The potential of this cell is 1.53 volts, so the correct answer is A. 1.53 volts.
To find the potential of the cell using the Nernst equation, we can use the formula E= E^∘- (2.303RT)/(nF) log Q, where E° is the standard cell potential, R is the gas constant (8.314 J/(mol·K)), T is the temperature in Kelvin, n is the number of moles of electrons transferred in the balanced chemical equation, F is Faraday's constant (96,485 C/mol), and Q is the reaction quotient.

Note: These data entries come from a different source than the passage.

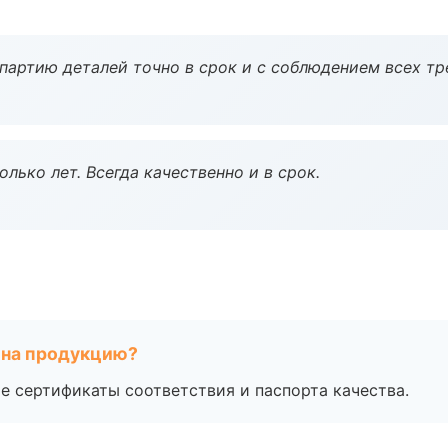
партию деталей точно в срок и с соблюдением всех тр
лько лет. Всегда качественно и в срок.
 на продукцию?
е сертификаты соответствия и паспорта качества.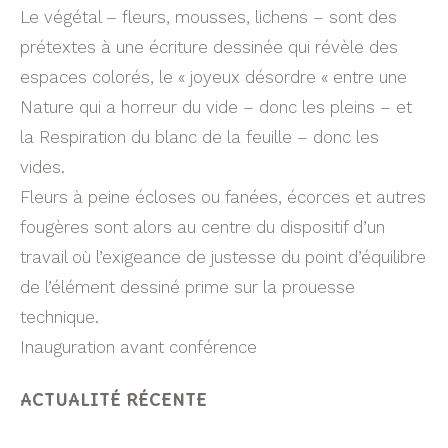
Le végétal – fleurs, mousses, lichens – sont des
prétextes à une écriture dessinée qui révèle des
espaces colorés, le « joyeux désordre « entre une
Nature qui a horreur du vide – donc les pleins – et
la Respiration du blanc de la feuille – donc les
vides.
Fleurs à peine écloses ou fanées, écorces et autres
fougères sont alors au centre du dispositif d’un
travail où l’exigeance de justesse du point d’équilibre
de l’élément dessiné prime sur la prouesse
technique.
Inauguration avant conférence
ACTUALITÉ RÉCENTE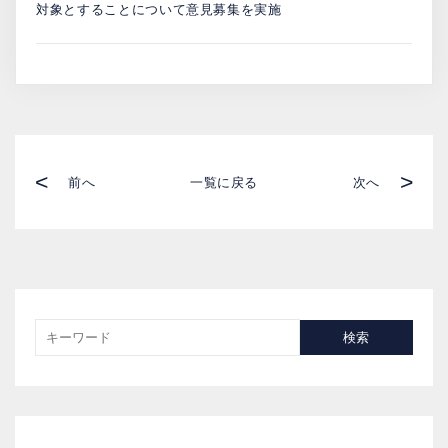
対象とすることについて意見募集を実施
<
>
前へ
一覧に戻る
次へ
検索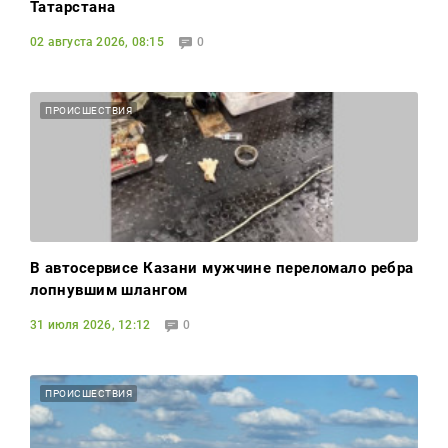
Татарстана
02 августа 2026, 08:15
0
ПРОИСШЕСТВИЯ
В автосервисе Казани мужчине переломало ребра
лопнувшим шлангом
31 июля 2026, 12:12
0
ПРОИСШЕСТВИЯ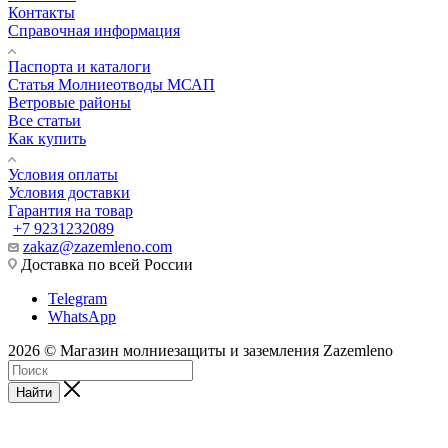
Контакты
Справочная информация
Паспорта и каталоги
Статья Молниеотводы МСАП
Ветровые районы
Все статьи
Как купить
Условия оплаты
Условия доставки
Гарантия на товар
+7 9231232089
zakaz@zazemleno.com
Доставка по всей России
Telegram
WhatsApp
2026 © Магазин молниезащиты и заземления Zazemleno
Найти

Plugging in the given values:
E° = +1.56 volts
T = 100°C = 373 K
[Ag+] = 5.0 M
[Zn2+] = 1.0 M
The balanced chemical equation shows that 2 moles of electrons are transferred, so n = 2.
Using the Nernst equation, we can calculate:
E= 1.56 - ((2.303 * 8.314 * 373)/(2 * 96485)) * log(5.0^2 / 1.0)
E= 1.56 - (4.551 * 10^-3) * log(25)
E= 1.56 - (4.551 * 10^-3) * 1.397
E= 1.56 - 6.35 * 10^-3
E= 1.53 volts
Therefore, the potential of this cell is 1.53 volts, so the correct answer is A. 1.53 volts.